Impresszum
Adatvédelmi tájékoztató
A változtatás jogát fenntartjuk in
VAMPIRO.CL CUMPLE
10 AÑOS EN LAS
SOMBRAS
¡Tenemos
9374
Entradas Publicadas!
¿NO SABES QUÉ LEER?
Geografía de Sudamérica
* * * * * * * * *
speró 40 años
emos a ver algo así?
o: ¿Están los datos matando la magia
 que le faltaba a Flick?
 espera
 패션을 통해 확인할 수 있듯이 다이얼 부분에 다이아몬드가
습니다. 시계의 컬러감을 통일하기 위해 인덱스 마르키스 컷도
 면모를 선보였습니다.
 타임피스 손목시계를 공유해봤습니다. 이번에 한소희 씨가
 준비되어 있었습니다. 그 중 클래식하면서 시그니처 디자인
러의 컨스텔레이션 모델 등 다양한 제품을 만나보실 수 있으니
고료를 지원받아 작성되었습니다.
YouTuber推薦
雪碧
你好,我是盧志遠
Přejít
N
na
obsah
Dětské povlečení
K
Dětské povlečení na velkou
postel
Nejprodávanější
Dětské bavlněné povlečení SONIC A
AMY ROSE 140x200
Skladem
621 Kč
* * * * * * * * *
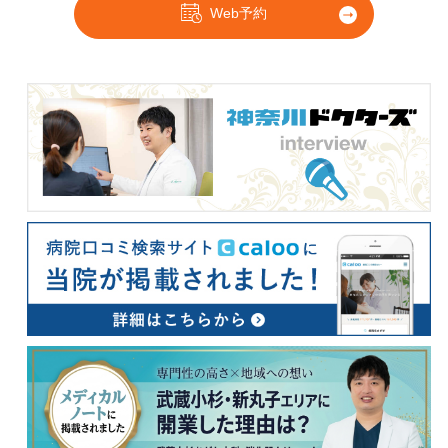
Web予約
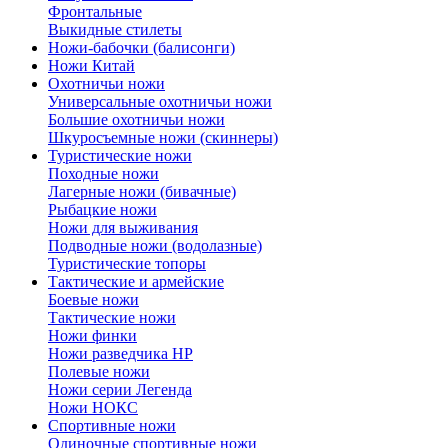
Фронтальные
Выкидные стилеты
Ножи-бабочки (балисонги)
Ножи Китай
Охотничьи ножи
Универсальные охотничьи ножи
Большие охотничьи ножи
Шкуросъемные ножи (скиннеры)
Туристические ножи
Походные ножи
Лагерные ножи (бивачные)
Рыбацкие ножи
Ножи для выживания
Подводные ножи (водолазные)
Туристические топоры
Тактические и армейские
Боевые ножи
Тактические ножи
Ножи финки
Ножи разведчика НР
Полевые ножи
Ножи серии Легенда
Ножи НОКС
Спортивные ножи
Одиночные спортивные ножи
* * * * * * * * *
About this task = All lines with the word "povlečení" are needed; pull them from the entries and copy each.

Output =
Dětské povlečení
Dětské povlečení na velkou
Dětské bavlněné povlečení SONIC A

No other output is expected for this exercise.